The White House announced Friday that President Joe Biden was tapping Bill Nelson, a former Democratic senator for Florida who once flew on a Space Shuttle and helped craft key space legislation as his NASA chief.

The nomination appears to confirm Biden's interest in maintaining US leadership in space as NASA prepares to return to the Moon under the Artemis program, while pivoting towards commercial partnerships for missions in low-Earth orbit.

Biden has also signaled that climate change research will be a top priority for the agency.

If confirmed, Nelson will succeed ex-administrator Jim Bridenstine, who was picked by former president Donald Trump and stepped down on January 20.

Bridenstine's own nomination was initially met with deep skepticism as a result of his controversial political positions when he was a Republican member of the House of Representatives, including opposing the scientific consensus on climate change.

Bill Nelson (D-FL) speaks during a press conference after meeting with NASA officials at the Kennedy Space Center
Bill Nelson (D-FL) speaks during a press conference after meeting with NASA officials at the Kennedy Space Center Getty Images North America / Matt Stroshane

But he came to be respected as an able NASA administrator, and his experience in Congress proved invaluable in marshalling support for the agency's goals. He also reversed his position on climate.
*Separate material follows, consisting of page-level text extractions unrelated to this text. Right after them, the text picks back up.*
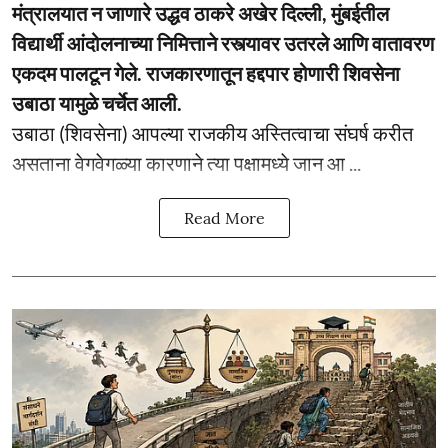
मंत्रालयात न जाणारे उद्धव ठाकरे अखेर दिल्ली, मुंबईतील
विद्यार्थी आंदोलनाच्या निमित्ताने रस्त्यावर उतरले आणि वातावरण
एकदम पालटून गेले. राजकारणातून हद्दपार होणारी शिवसेना
उबाठा यामुळे चर्चेत आली.
उबाठा (शिवसेना) आपल्या राजकीय अस्तित्वाचा संघर्ष करीत
असताना वेगवेगळ्या कारणाने त्या पक्षामध्ये जान आ ...
Read More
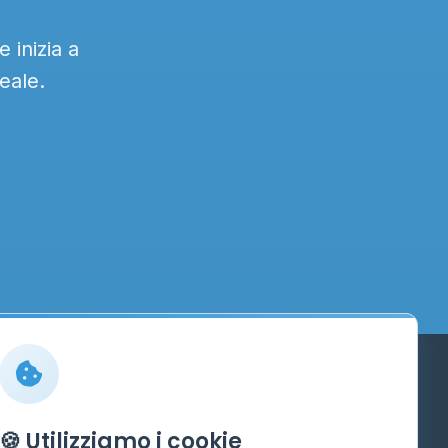
 inizia a
eale.
Info
🍪 Utilizziamo i cookie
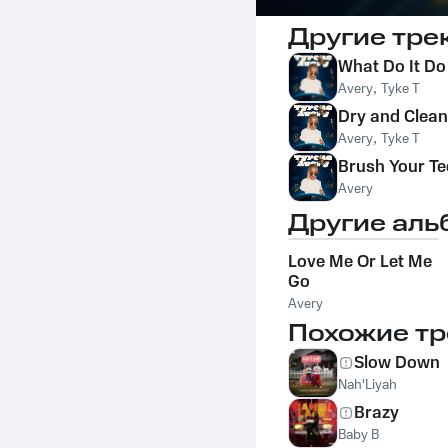
Другие тре
What Do It Do
Avery
,
Tyke T
Dry and Clean
Avery
,
Tyke T
Brush Your Te
Avery
Другие аль
Love Me Or Let Me
Go
Avery
Похожие тр
Slow Down
Nah'Liyah
Brazy
Baby B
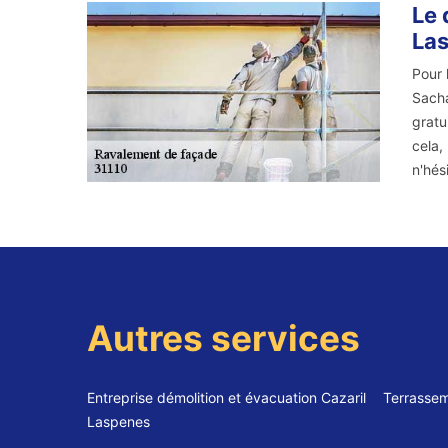
Le 
La
Pour 
Sacha
gratu
cela,
n'hés
Autres services
Entreprise démolition et évacuation Cazaril
Terrassem
Laspenes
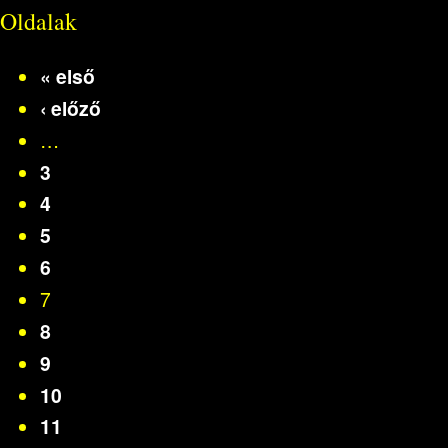
Oldalak
« első
‹ előző
…
3
4
5
6
7
8
9
10
11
A statement from the White House emphasized Nelson's four decades in public office, first in the Florida state legislature and US Congress, then as state treasurer.

The 78-year-old moderate Democrat was elected to the Senate three times, but lost his last reelection bid and his term ended in 2019.

He chaired or was ranking member of space committees in both the House and Senate over his long political career.

"Most every piece of space and science law has had his imprint," said the White House, including the 2010 law that set NASA on its present course of both government and private missions.

In 1986, he became the second sitting member of Congress to travel to space when he flew on the Space Shuttle Columbia. Nelson, who previously served in the US army where he became a captain, helped conduct medical experiments during the space mission.